Your task is to copy exactly the lines from the line containing "with the highest" through the end of the listing below, with pictures left out.

════════════════════

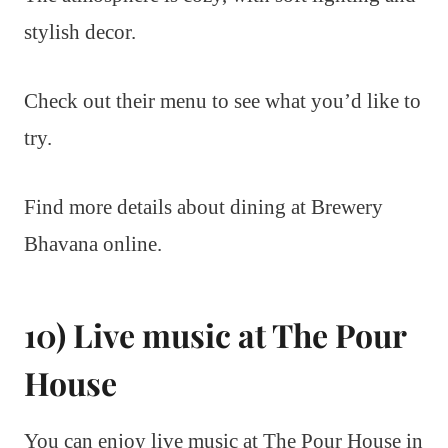
stylish decor.
Check out their menu to see what you’d like to
try.
Find more details about dining at Brewery
Bhavana online.
10) Live music at The Pour
House
You can enjoy live music at The Pour House in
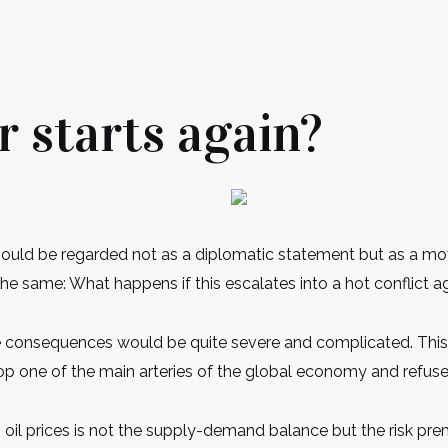
r starts again?
should be regarded not as a diplomatic statement but as a mo
he same: What happens if this escalates into a hot conflict a
he consequences would be quite severe and complicated. This i
s atop one of the main arteries of the global economy and refus
nes oil prices is not the supply-demand balance but the risk p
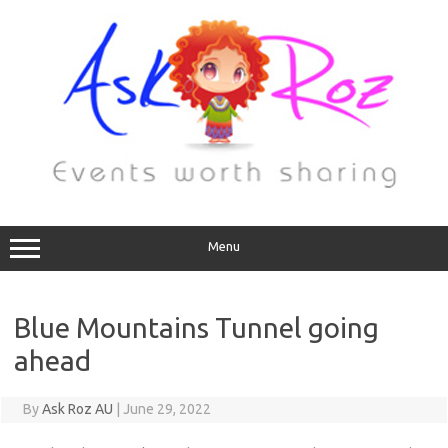
Menu
Blue Mountains Tunnel going
ahead
By
Ask Roz AU
|
June 29, 2022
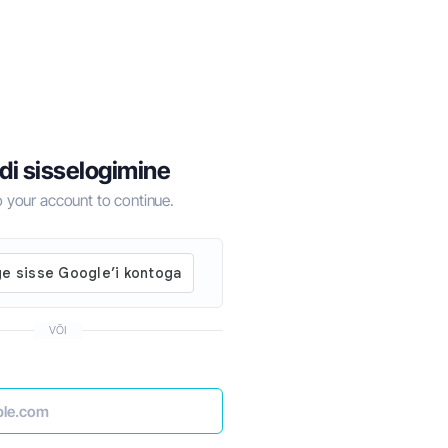
di sisselogimine
to your account to continue.
VÕI
for 2024
How to Do Business in Dubai the Right Wa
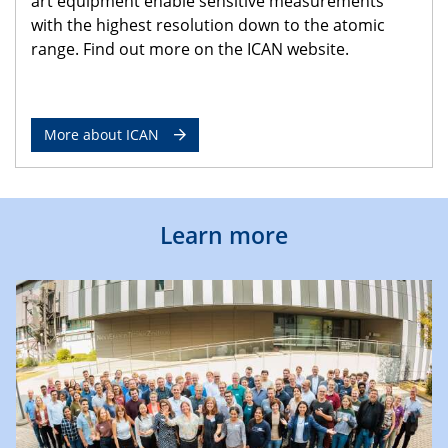
art equipment enable sensitive measurements
with the highest resolution down to the atomic
range. Find out more on the ICAN website.
More about ICAN
Learn more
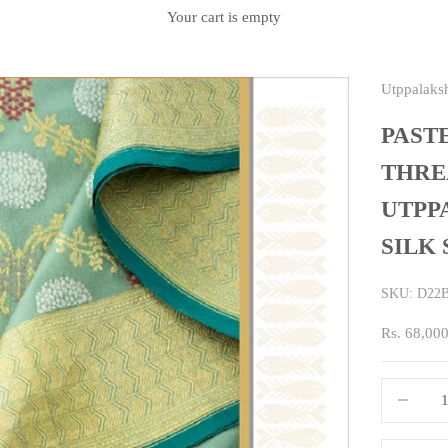
Your cart is empty
Utppalaks
PAST
THRE
UTPP
SILK
SKU: D22
Sale price
Rs. 68,00
Decrease q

════════════════════

== RESULT ==
with the highest resolution down to the atomic
range. Find out more on the ICAN website.
More about ICAN
Learn more
Your cart is empty
Utppalaks
PAST
THRE
UTPP
SILK
SKU: D22
Sale price
Rs. 68,00
Decrease q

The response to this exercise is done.